BGH, 25.02.2010 - V ZR 120/09 - Vereinbarkeit einer Nichtvernehmung aller von einer Partei benannten Zeugen mit dem Grundsatz des rechtlichen Gehörs; Aufgabe eines zur Vernehmung von Zeugen führenden Vortrags trotz einer fehlenden förmlichen Erklärung solchen Inhalts

Bundesgerichtshof
Beschl. v. 25.02.2010, Az.: V ZR 120/09
Gericht: BGH
Entscheidungsform: Beschluss
Datum: 25.02.2010
Referenz: JurionRS 2010, 12217
Aktenzeichen: V ZR 120/09
 

Verfahrensgang:

vorgehend:

LG Lübeck - 09.12.2004 - AZ: 12 O 64/01

OLG Schleswig - 06.11.2007 - AZ: 6 U 1/05

BGH - 03.07.2008 - AZ: V ZR 194/07

OLG Schleswig - 09.06.2009 - AZ: 6 U 1/05

Rechtsgrundlage:

Art. 103 Abs. 1 GG

Redaktioneller Leitsatz:

Ein erhebliches Beweisangebot darf im Hinblick auf Art. 103 Abs. 1 GG unberücksichtigt gelassen werden, wenn die beweisbewehrte Behauptung zurückgenommen und der gegenteilige Vortrag eingeräumt werden. Vor diesem Hintergrund lässt sich einer Äußerung jedoch keine solche Aufgabe des bisherigen Vortrags entnehmen, wenn sie mit diesem nicht in Widerspruch steht.

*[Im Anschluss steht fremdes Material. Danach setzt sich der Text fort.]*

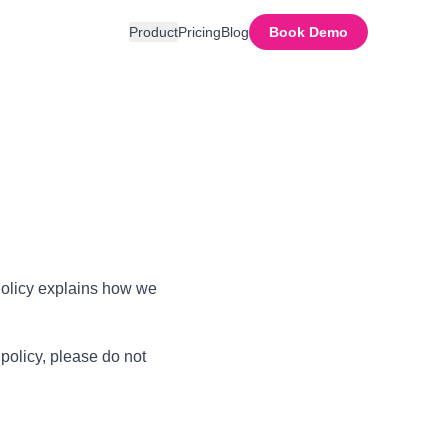
Product
Pricing
Blog
Book Demo
 Policy explains how we
 policy, please do not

Der V. Zivilsenat des Bundesgerichtshofs hat
am 25. Februar 2010
durch
den Vorsitzenden Richter Prof. Dr. Krüger,
die Richter Dr. Lemke und Dr. Schmidt-Räntsch,
die Richterin Dr. Stresemann und
den Richter Dr. Czub
beschlossen:

Tenor:

Auf die Nichtzulassungsbeschwerde der Klägerin wird das Urteil des 6. Zivilsenats des Schleswig-Holsteinischen Oberlandesgerichts in Schleswig vom 9. Juni 2009 aufgehoben.

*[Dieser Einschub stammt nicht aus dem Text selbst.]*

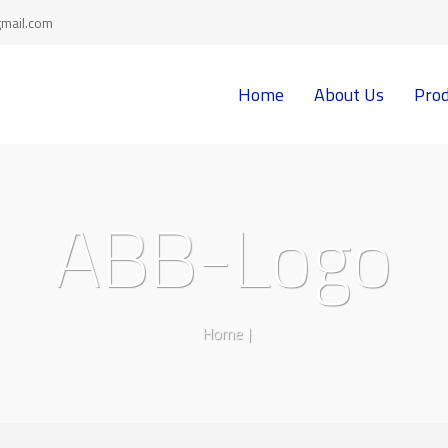
mail.com
Home
About Us
Prod
ABB-Logo
Home
|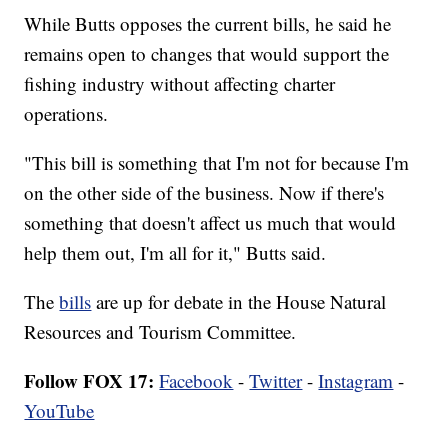
While Butts opposes the current bills, he said he
remains open to changes that would support the
fishing industry without affecting charter
operations.
"This bill is something that I'm not for because I'm
on the other side of the business. Now if there's
something that doesn't affect us much that would
help them out, I'm all for it," Butts said.
The
bills
are up for debate in the House Natural
Resources and Tourism Committee.
Follow FOX 17:
Facebook
-
Twitter
-
Instagram
-
YouTube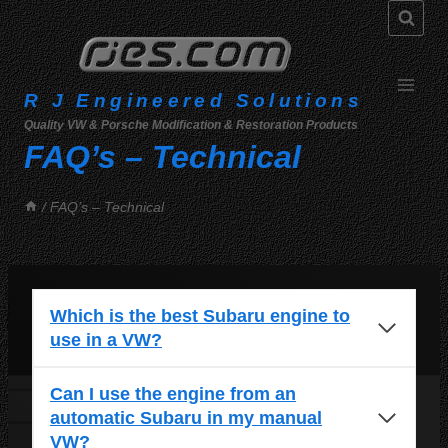
Skip
to
content
R J Engineered Solutions
Quality VW & Porsche Modification & Restoration Products
FAQ’s – Technical
/
FAQ’s – Technical
Which is the best Subaru engine to
use in a VW?
Can I use the engine from an
automatic Subaru in my manual
VW?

Der Rechtsstreit wird zur neuen Verhandlung und Entscheidung, auch über die Kosten der Verfahren über die Nichtzulassungsbeschwerden, an einen anderen Senat des Berufungsgerichts zurückverwiesen.

Der Gegenstandswert des Beschwerdeverfahrens beträgt 505.291,88 EUR.